Nothing
#' Fit the supervised classifier under partition exchangeability
#'
#' Fits the model according to training data x, where x is assumed to follow
#' the Poisson-Dirichlet distribution, and discrete labels y.
#' @param x data vector, or matrix with rows as data points and columns as features.
#' @param y training data label vector of length equal to the amount of rows in `x`.
#' @details This function is used to learn the model parameters from the
#' training data, and gather them into an object that is used by the
#' classification algorithms `tMarLab()` and `tSimLab()`. The parameters it learns
#' are the Maximum Likelihood Estimate of the \eqn{\psi} of each feature within
#' each class in the training data. It also records the frequencies of the data
#' for each feature within each class as well. These are used in calculating the
#' predictive probability of each test data being in each of the classes.
#' @return Returns an object used as training data objects for the classification
#' algorithms `tMarLab()` and `tSimLab()`.
#' @return If `x` is multidimensional, each list described below is returned for each dimension.
#' @return Returns a list of classwise lists, each with components:
#' @return `frequencies`: the frequencies of values in the class.
#' @return `psi`: the Maximum Likelihood estimate of \eqn{\psi} for the class.

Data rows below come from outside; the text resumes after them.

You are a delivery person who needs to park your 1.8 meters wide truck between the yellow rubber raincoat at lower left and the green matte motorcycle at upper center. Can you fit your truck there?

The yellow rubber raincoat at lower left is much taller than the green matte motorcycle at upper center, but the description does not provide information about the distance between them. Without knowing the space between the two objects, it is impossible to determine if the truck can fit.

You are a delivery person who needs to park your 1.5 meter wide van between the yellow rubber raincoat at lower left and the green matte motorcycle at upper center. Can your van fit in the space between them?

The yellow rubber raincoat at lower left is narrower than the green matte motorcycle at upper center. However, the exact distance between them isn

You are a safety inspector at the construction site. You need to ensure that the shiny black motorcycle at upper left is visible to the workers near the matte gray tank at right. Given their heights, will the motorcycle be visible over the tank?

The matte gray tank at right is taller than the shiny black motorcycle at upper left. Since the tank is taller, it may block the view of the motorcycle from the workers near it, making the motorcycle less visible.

#' @keywords Fit training data
#' @export
#' @examples
#' ## Create training data x and its class labels y from Poisson-Dirichlet distributions
#' ## with different psis:
#' set.seed(111)
#' x1<-rPD(5000,10)
#' x2<-rPD(5000,100)
#' x<-c(x1,x2)
#' y1<-rep("1", 5000)
#' y2<-rep("2", 5000)
#' y<-c(y1,y2)
#' fit<-classifier.fit(x,y)
#'
#' ## With multidimensional x:
#' set.seed(111)
#' x1<-cbind(rPD(5000,10),rPD(5000,50))
#' x2<-cbind(rPD(5000,100),rPD(5000,500))
#' x<-rbind(x1,x2)
#' y1<-rep("1", 5000)
#' y2<-rep("2", 5000)
#' y<-c(y1,y2)
#' fit<-classifier.fit(x,y)
classifier.fit <- function(x, y) {
if(length(dim(x))>1){
feature_wise_results<-apply(x, 2, function(z) classifier.fit(z, y))

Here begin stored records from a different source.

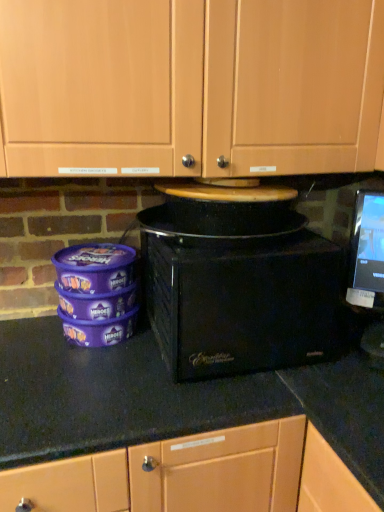 Question: From a real-world perspective, is wooden cabinet doors at upper center positioned above or below black plastic microwave at center?

Choices:
 (A) below
 (B) above

Answer: (B)

Question: Considering the positions of wooden cabinet doors at upper center and black plastic microwave at center in the image, is wooden cabinet doors at upper center bigger or smaller than black plastic microwave at center?

Choices:
 (A) big
 (B) small

Answer: (A)

Question: Relative to black plastic microwave at center, is wooden cabinet doors at upper center in front or behind?

Choices:
 (A) behind
 (B) front

Answer: (B)

Question: Is black plastic microwave at center spatially inside wooden cabinet doors at upper center, or outside of it?

Choices:
 (A) inside
 (B) outside

Answer: (B)

Question: In terms of size, does black plastic microwave at center appear bigger or smaller than wooden cabinet doors at upper center?

Choices:
 (A) big
 (B) small

Answer: (B)

Question: Considering their positions, is black plastic microwave at center located in front of or behind wooden cabinet doors at upper center?

Choices:
 (A) behind
 (B) front

Answer: (A)

Question: From their relative heights in the image, would you say black plastic microwave at center is taller or shorter than wooden cabinet doors at upper center?

Choices:
 (A) tall
 (B) short

Answer: (B)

return(feature_wise_results)
}
y<-sapply(y, toString)
results<-list()
classes<-unique(y)
for (yi in classes) {
cdata<-x[which(yi==y)]
cw.freqs<-table(cdata)
cw.abunds<-abundances(cw.freqs)
cw.PsiMLE<-MLEp(cw.abunds)
results[[yi]]<-list(frequencies=cw.freqs, psi=cw.PsiMLE)
}
return(results)
}
#' Marginally predicted labels of the test data given training data classification.
#'
#' Classifies the test data `x` based on the training data object.
#' The test data is considered i.i.d., so each
#' data point is classified one by one.
#' @param training A training data object from the function `classifier.fit()`.
#' @param x Test data vector or matrix with rows as data points and columns as features.
#' @return A vector of predicted labels for test data x.
#' @keywords Marginal classifier
#' @export
#' @references Amiryousefi A. Asymptotic supervised predictive classifiers under
#' partition exchangeability. . 2021. <https://arxiv.org/abs/2101.10950>.
#' @references Corander, J., Cui, Y., Koski, T., and Siren, J.: Have I seen you before?
#' Principles of Bayesian predictive classification revisited. Springer, Stat.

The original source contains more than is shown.